Record set section start

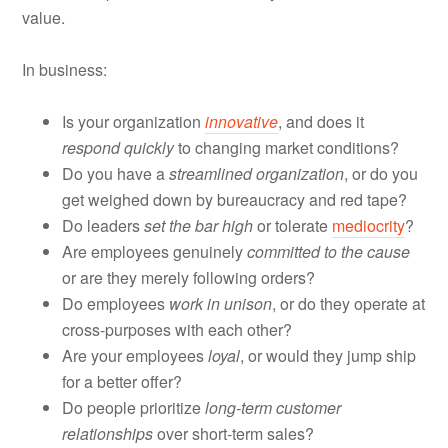
value.
In business:
Is your organization
innovative
, and does it
respond quickly
to changing market conditions?
Do you have a
streamlined organization
, or do you
get weighed down by bureaucracy and red tape?
Do leaders
set the bar high
or tolerate
mediocrity
?
Are employees genuinely
committed to the cause
or are they merely following orders?
Do employees
work in unison
, or do they operate at
cross-purposes with each other?
Are your employees
loyal
, or would they jump ship
for a better offer?
Do people prioritize
long-term customer
relationships
over short-term sales?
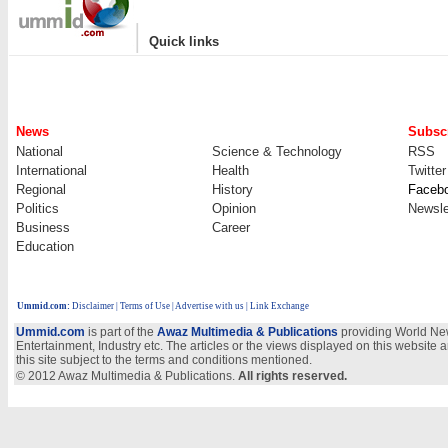
|
Quick links
News
Subscr
National
Science & Technology
RSS
International
Health
Twitter
Regional
History
Faceb
Politics
Opinion
Newsle
Business
Career
Education
Ummid.com
:
Disclaimer
|
Terms of Use
|
Advertise with us
| Link Exchange
Ummid.com
is part of the
Awaz Multimedia & Publications
providing World New
Entertainment, Industry etc. The articles or the views displayed on this website a
this site subject to the terms and conditions mentioned.
© 2012 Awaz Multimedia & Publications.
All rights reserved.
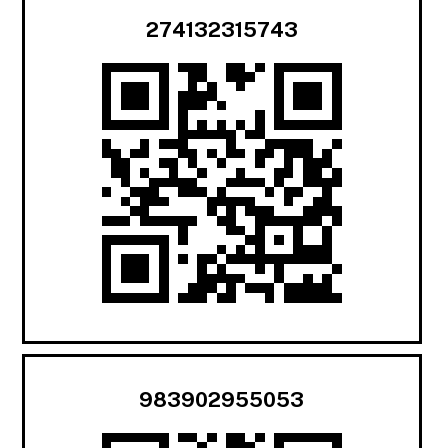
274132315743
983902955053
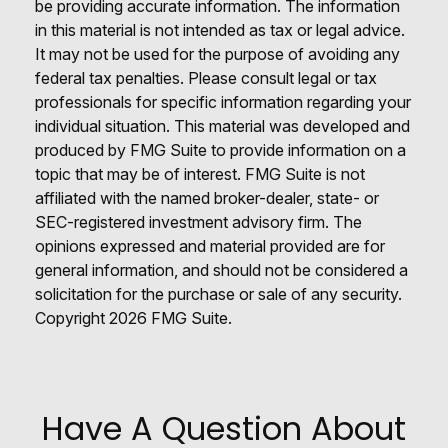
be providing accurate information. The information
in this material is not intended as tax or legal advice.
It may not be used for the purpose of avoiding any
federal tax penalties. Please consult legal or tax
professionals for specific information regarding your
individual situation. This material was developed and
produced by FMG Suite to provide information on a
topic that may be of interest. FMG Suite is not
affiliated with the named broker-dealer, state- or
SEC-registered investment advisory firm. The
opinions expressed and material provided are for
general information, and should not be considered a
solicitation for the purchase or sale of any security.
Copyright
2026 FMG Suite.
Have A Question About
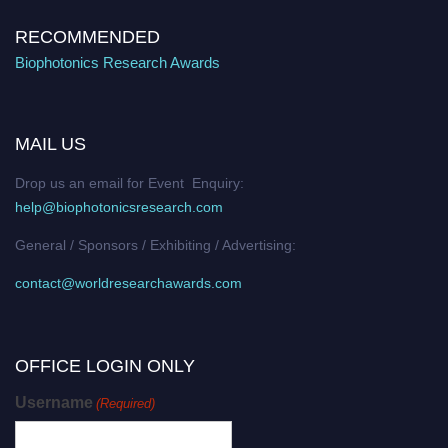
RECOMMENDED
Biophotonics Research Awards
MAIL US
Drop us an email for Event Enquiry:
help@biophotonicsresearch.com
General / Sponsors / Exhibiting / Advertising:
contact@worldresearchawards.com
OFFICE LOGIN ONLY
Username
(Required)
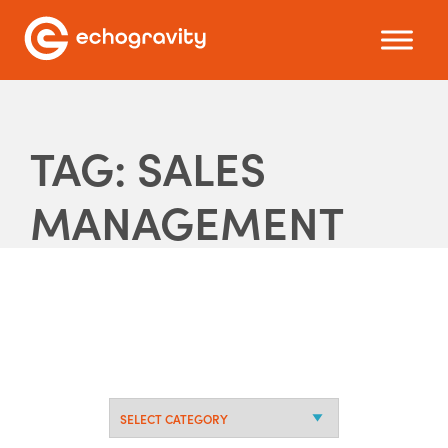
TAG: SALES
MANAGEMENT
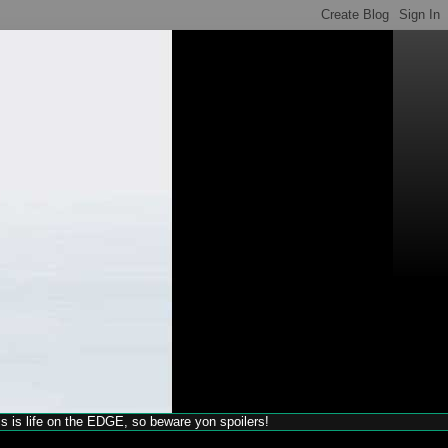
his is life on the EDGE, so beware yon spoilers!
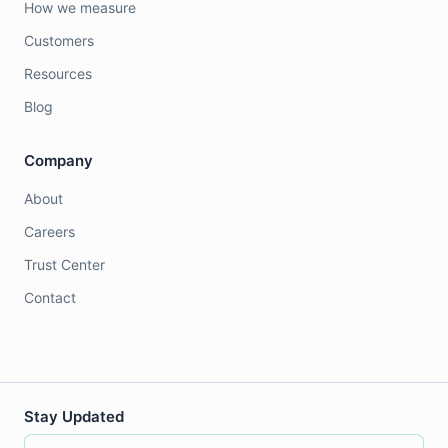
How we measure
Customers
Resources
Blog
Company
About
Careers
Trust Center
Contact
Stay Updated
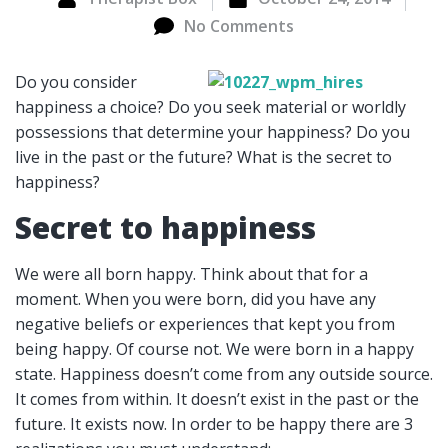
No Comments
Do you consider
happiness a choice? Do you seek material or worldly
possessions that determine your happiness? Do you
live in the past or the future? What is the secret to
happiness?
Secret to happiness
We were all born happy. Think about that for a
moment. When you were born, did you have any
negative beliefs or experiences that kept you from
being happy. Of course not. We were born in a happy
state. Happiness doesn’t come from any outside source.
It comes from within. It doesn’t exist in the past or the
future. It exists now. In order to be happy there are 3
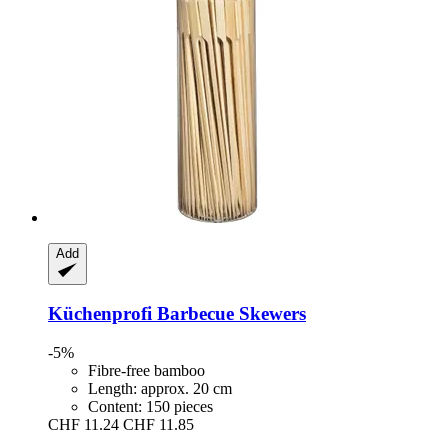
Add
Küchenprofi
Barbecue Skewers
-5%
Fibre-free bamboo
Length: approx. 20 cm
Content: 150 pieces
CHF 11.24
CHF 11.85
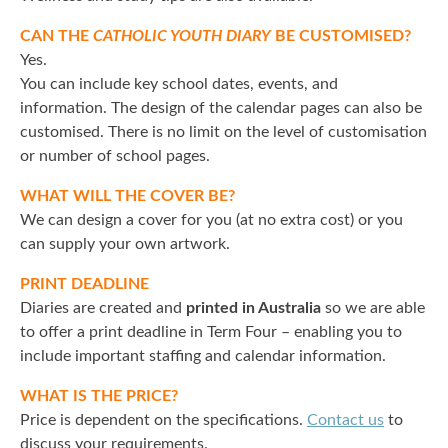
CAN THE
CATHOLIC YOUTH DIARY
BE CUSTOMISED?
Yes.
You can include key school dates, events, and
information. The design of the calendar pages can also be
customised. There is no limit on the level of customisation
or number of school pages.
WHAT WILL THE COVER BE?
We can design a cover for you (at no extra cost) or you
can supply your own artwork.
PRINT DEADLINE
Diaries are created and
printed in Australia
so we are able
to offer a print deadline in Term Four – enabling you to
include important staffing and calendar information.
WHAT IS THE PRICE?
Price is dependent on the specifications.
Contact us
to
discuss your requirements.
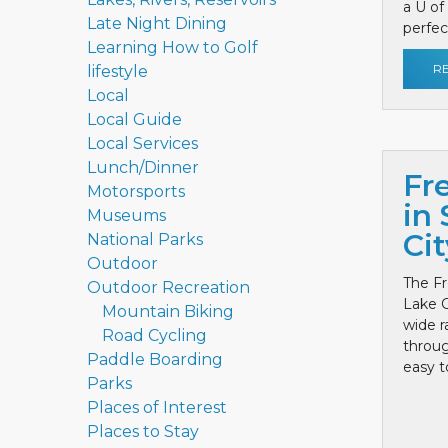
a U of
Late Night Dining
perfect
Learning How to Golf
R
lifestyle
Local
Local Guide
Local Services
Lunch/Dinner
Fr
Motorsports
in 
Museums
Cit
National Parks
Outdoor
The Fr
Outdoor Recreation
Lake C
Mountain Biking
wide r
Road Cycling
throug
Paddle Boarding
easy to
Parks
Places of Interest
Places to Stay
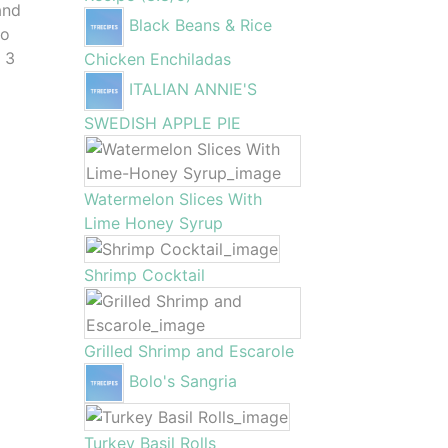
and
Black Beans & Rice
to
o 3
Chicken Enchiladas
ITALIAN ANNIE'S
SWEDISH APPLE PIE
Watermelon Slices With
Lime Honey Syrup
Shrimp Cocktail
Grilled Shrimp and Escarole
Bolo's Sangria
Turkey Basil Rolls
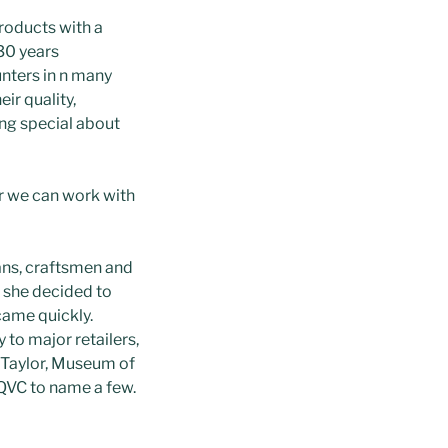
products with a
30 years
unters in n many
ir quality,
ing special about
r we can work with
ans, craftsmen and
4 she decided to
ame quickly.
to major retailers,
 Taylor, Museum of
 QVC to name a few.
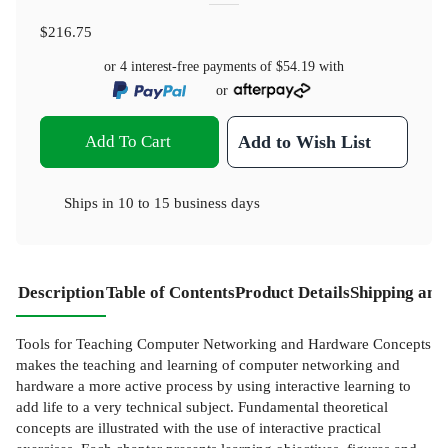
$216.75
or 4 interest-free payments of
$54.19
with
or
Add To Cart
Add to Wish List
Ships in
10 to 15 business days
Description
Table of Contents
Product Details
Shipping and
Tools for Teaching Computer Networking and Hardware Concepts
makes the teaching and learning of computer networking and
hardware a more active process by using interactive learning to
add life to a very technical subject. Fundamental theoretical
concepts are illustrated with the use of interactive practical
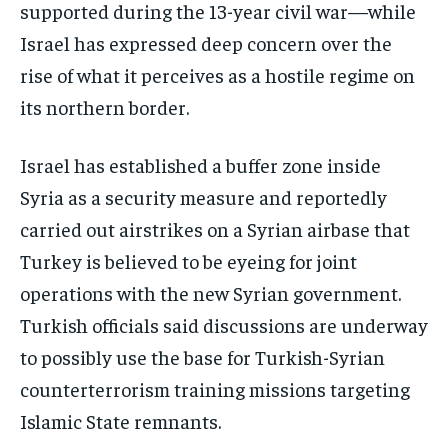
supported during the 13-year civil war—while
Israel has expressed deep concern over the
rise of what it perceives as a hostile regime on
its northern border.
Israel has established a buffer zone inside
Syria as a security measure and reportedly
carried out airstrikes on a Syrian airbase that
Turkey is believed to be eyeing for joint
operations with the new Syrian government.
Turkish officials said discussions are underway
to possibly use the base for Turkish-Syrian
counterterrorism training missions targeting
Islamic State remnants.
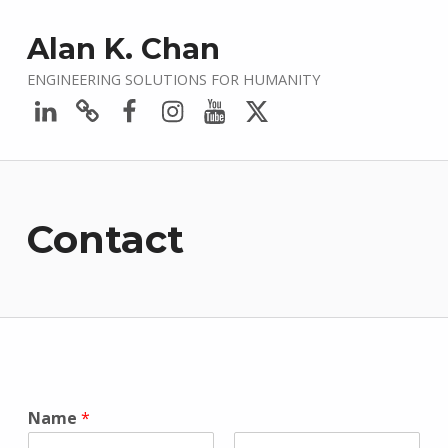
Alan K. Chan
ENGINEERING SOLUTIONS FOR HUMANITY
LinkedIn
Bluesky
Facebook
Instagram
YouTube
Twitter
Contact
Name
*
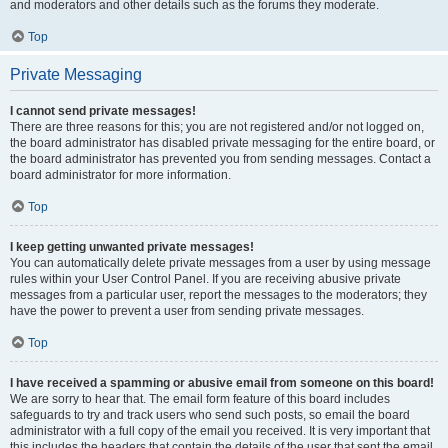
and moderators and other details such as the forums they moderate.
Top
Private Messaging
I cannot send private messages!
There are three reasons for this; you are not registered and/or not logged on,
the board administrator has disabled private messaging for the entire board, or
the board administrator has prevented you from sending messages. Contact a
board administrator for more information.
Top
I keep getting unwanted private messages!
You can automatically delete private messages from a user by using message
rules within your User Control Panel. If you are receiving abusive private
messages from a particular user, report the messages to the moderators; they
have the power to prevent a user from sending private messages.
Top
I have received a spamming or abusive email from someone on this board!
We are sorry to hear that. The email form feature of this board includes
safeguards to try and track users who send such posts, so email the board
administrator with a full copy of the email you received. It is very important that
this includes the headers that contain the details of the user that sent the email.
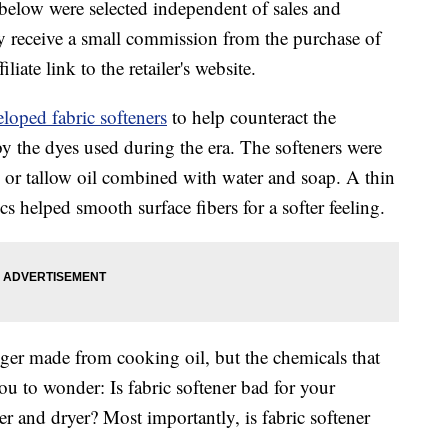
below were selected independent of sales and
 receive a small commission from the purchase of
liate link to the retailer's website.
loped fabric softeners
to help counteract the
y the dyes used during the era. The softeners were
e or tallow oil combined with water and soap. A thin
ics helped smooth surface fibers for a softer feeling.
nger made from cooking oil, but the chemicals that
u to wonder: Is fabric softener bad for your
r and dryer? Most importantly, is fabric softener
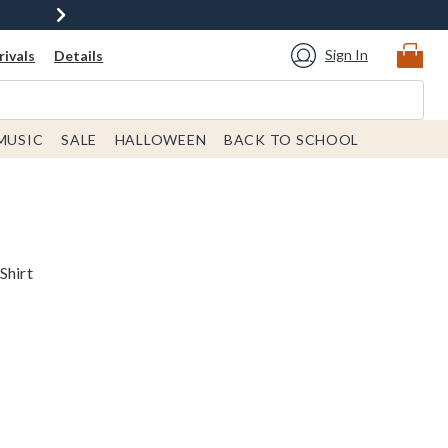
Sign In
ivals
Details
MUSIC
SALE
HALLOWEEN
BACK TO SCHOOL
Shirt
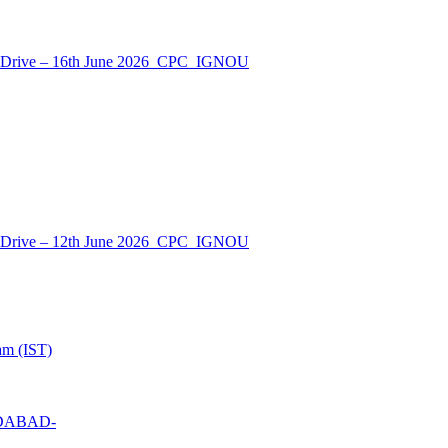
nt Drive – 16th June 2026_CPC_IGNOU
nt Drive – 12th June 2026_CPC_IGNOU
am (IST)
MEDABAD-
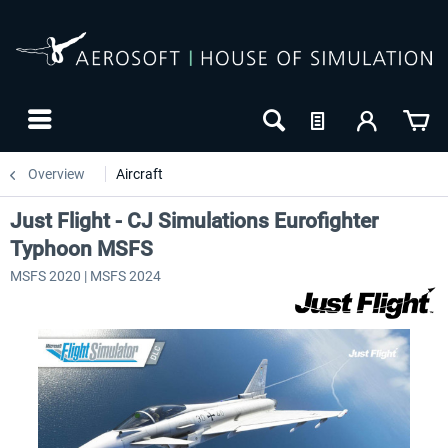
Overview
Aircraft
Just Flight - CJ Simulations Eurofighter
Typhoon MSFS
MSFS 2020 | MSFS 2024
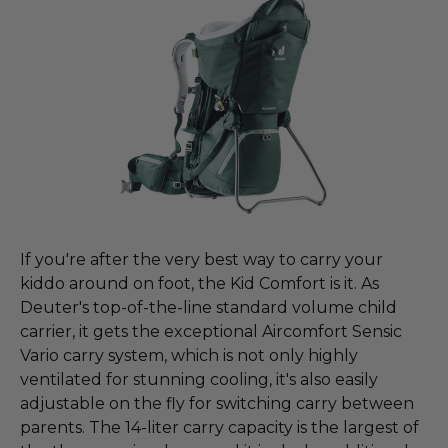
If you're after the very best way to carry your
kiddo around on foot, the Kid Comfort is it. As
Deuter's top-of-the-line standard volume child
carrier, it gets the exceptional Aircomfort Sensic
Vario carry system, which is not only highly
ventilated for stunning cooling, it's also easily
adjustable on the fly for switching carry between
parents. The 14-liter carry capacity is the largest of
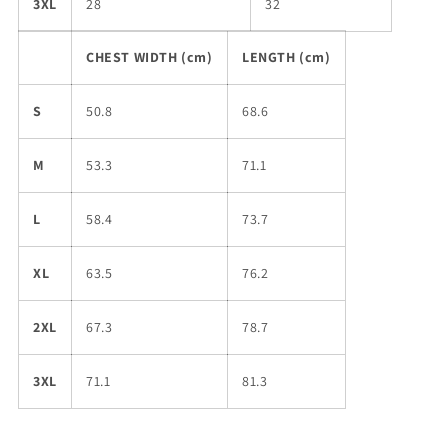
3XL
28
32
CHEST WIDTH (cm)
LENGTH (cm)
S
50.8
68.6
M
53.3
71.1
L
58.4
73.7
XL
63.5
76.2
2XL
67.3
78.7
3XL
71.1
81.3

Record set section end

Would you write out all of the data exactly as it stands, without the pictures?

▸ Written solution:
value.
In business:
Is your organization
innovative
, and does it
respond quickly
to changing market conditions?
Do you have a
streamlined organization
, or do you
get weighed down by bureaucracy and red tape?
Do leaders
set the bar high
or tolerate
mediocrity
?
Are employees genuinely
committed to the cause
or are they merely following orders?
Do employees
work in unison
, or do they operate at
cross-purposes with each other?
Are your employees
loyal
, or would they jump ship
for a better offer?
Do people prioritize
long-term customer
relationships
over short-term sales?
|
Quick links
News
Subscr
National
Science & Technology
RSS
International
Health
Twitter
Regional
History
Faceb
Politics
Opinion
Newsle
Business
Career
Education
Ummid.com
:
Disclaimer
|
Terms of Use
|
Advertise with us
| Link Exchange
Ummid.com
is part of the
Awaz Multimedia & Publications
providing World New
Entertainment, Industry etc. The articles or the views displayed on this website a
this site subject to the terms and conditions mentioned.
© 2012 Awaz Multimedia & Publications.
All rights reserved.
274132315743
983902955053
be providing accurate information. The information
in this material is not intended as tax or legal advice.
It may not be used for the purpose of avoiding any
federal tax penalties. Please consult legal or tax
professionals for specific information regarding your
individual situation. This material was developed and
produced by FMG Suite to provide information on a
topic that may be of interest. FMG Suite is not
affiliated with the named broker-dealer, state- or
SEC-registered investment advisory firm. The
opinions expressed and material provided are for
general information, and should not be considered a
solicitation for the purchase or sale of any security.
Copyright
2026 FMG Suite.
Have A Question About
RECOMMENDED
Biophotonics Research Awards
MAIL US
Drop us an email for Event Enquiry:
help@biophotonicsresearch.com
General / Sponsors / Exhibiting / Advertising:
contact@worldresearchawards.com
OFFICE LOGIN ONLY
Username
(Required)
TAG: SALES
MANAGEMENT
his is life on the EDGE, so beware yon spoilers!
How we measure
Customers
Resources
Blog
Company
About
Careers
Trust Center
Contact
Stay Updated
No Comments
Do you consider
happiness a choice? Do you seek material or worldly
possessions that determine your happiness? Do you
live in the past or the future? What is the secret to
happiness?
Secret to happiness
We were all born happy. Think about that for a
moment. When you were born, did you have any
negative beliefs or experiences that kept you from
being happy. Of course not. We were born in a happy
state. Happiness doesn’t come from any outside source.
It comes from within. It doesn’t exist in the past or the
future. It exists now. In order to be happy there are 3
Add
Küchenprofi
Barbecue Skewers
-5%
Fibre-free bamboo
Length: approx. 20 cm
Content: 150 pieces
CHF 11.24
CHF 11.85
CAN THE
CATHOLIC YOUTH DIARY
BE CUSTOMISED?
Yes.
You can include key school dates, events, and
information. The design of the calendar pages can also be
customised. There is no limit on the level of customisation
or number of school pages.
WHAT WILL THE COVER BE?
We can design a cover for you (at no extra cost) or you
can supply your own artwork.
PRINT DEADLINE
Diaries are created and
printed in Australia
so we are able
to offer a print deadline in Term Four – enabling you to
include important staffing and calendar information.
WHAT IS THE PRICE?
Price is dependent on the specifications.
Contact us
to
discuss your requirements.
a U of
Late Night Dining
perfect
Learning How to Golf
R
lifestyle
Local
Local Guide
Local Services
Lunch/Dinner
Fr
Motorsports
in 
Museums
Cit
National Parks
Outdoor
The Fr
Outdoor Recreation
Lake C
Mountain Biking
wide r
Road Cycling
throug
Paddle Boarding
easy to
Parks
Places of Interest
Places to Stay
and
Black Beans & Rice
to
o 3
Chicken Enchiladas
ITALIAN ANNIE'S
SWEDISH APPLE PIE
Watermelon Slices With
Lime Honey Syrup
Shrimp Cocktail
Grilled Shrimp and Escarole
Bolo's Sangria
Turkey Basil Rolls
products with a
30 years
unters in n many
ir quality,
ing special about
r we can work with
ans, craftsmen and
4 she decided to
ame quickly.
to major retailers,
 Taylor, Museum of
 QVC to name a few.
$216.75
or 4 interest-free payments of
$54.19
with
or
Add To Cart
Add to Wish List
Ships in
10 to 15 business days
Description
Table of Contents
Product Details
Shipping and
Tools for Teaching Computer Networking and Hardware Concepts
makes the teaching and learning of computer networking and
hardware a more active process by using interactive learning to
add life to a very technical subject. Fundamental theoretical
concepts are illustrated with the use of interactive practical
supported during the 13-year civil war—while
Israel has expressed deep concern over the
rise of what it perceives as a hostile regime on
its northern border.
Israel has established a buffer zone inside
Syria as a security measure and reportedly
carried out airstrikes on a Syrian airbase that
Turkey is believed to be eyeing for joint
operations with the new Syrian government.
Turkish officials said discussions are underway
to possibly use the base for Turkish-Syrian
counterterrorism training missions targeting
Islamic State remnants.
Alan K. Chan
ENGINEERING SOLUTIONS FOR HUMANITY
LinkedIn
Bluesky
Facebook
Instagram
YouTube
Twitter
Contact
Name
*
and moderators and other details such as the forums they moderate.
Top
Private Messaging
I cannot send private messages!
There are three reasons for this; you are not registered and/or not logged on,
the board administrator has disabled private messaging for the entire board, or
the board administrator has prevented you from sending messages. Contact a
board administrator for more information.
Top
I keep getting unwanted private messages!
You can automatically delete private messages from a user by using message
rules within your User Control Panel. If you are receiving abusive private
messages from a particular user, report the messages to the moderators; they
have the power to prevent a user from sending private messages.
Top
I have received a spamming or abusive email from someone on this board!
We are sorry to hear that. The email form feature of this board includes
safeguards to try and track users who send such posts, so email the board
administrator with a full copy of the email you received. It is very important that
this includes the headers that contain the details of the user that sent the email.
below were selected independent of sales and
 receive a small commission from the purchase of
liate link to the retailer's website.
loped fabric softeners
to help counteract the
y the dyes used during the era. The softeners were
e or tallow oil combined with water and soap. A thin
ics helped smooth surface fibers for a softer feeling.
nger made from cooking oil, but the chemicals that
u to wonder: Is fabric softener bad for your
r and dryer? Most importantly, is fabric softener
Sign In
ivals
Details
MUSIC
SALE
HALLOWEEN
BACK TO SCHOOL
Shirt
nt Drive – 16th June 2026_CPC_IGNOU
nt Drive – 12th June 2026_CPC_IGNOU
am (IST)
MEDABAD-
Overview
Aircraft
Just Flight - CJ Simulations Eurofighter
Typhoon MSFS
MSFS 2020 | MSFS 2024
If you're after the very best way to carry your
kiddo around on foot, the Kid Comfort is it. As
Deuter's top-of-the-line standard volume child
carrier, it gets the exceptional Aircomfort Sensic
Vario carry system, which is not only highly
ventilated for stunning cooling, it's also easily
adjustable on the fly for switching carry between
parents. The 14-liter carry capacity is the largest of
3XL
28
32
CHEST WIDTH (cm)
LENGTH (cm)
S
50.8
68.6
M
53.3
71.1
L
58.4
73.7
XL
63.5
76.2
2XL
67.3
78.7
3XL
71.1
81.3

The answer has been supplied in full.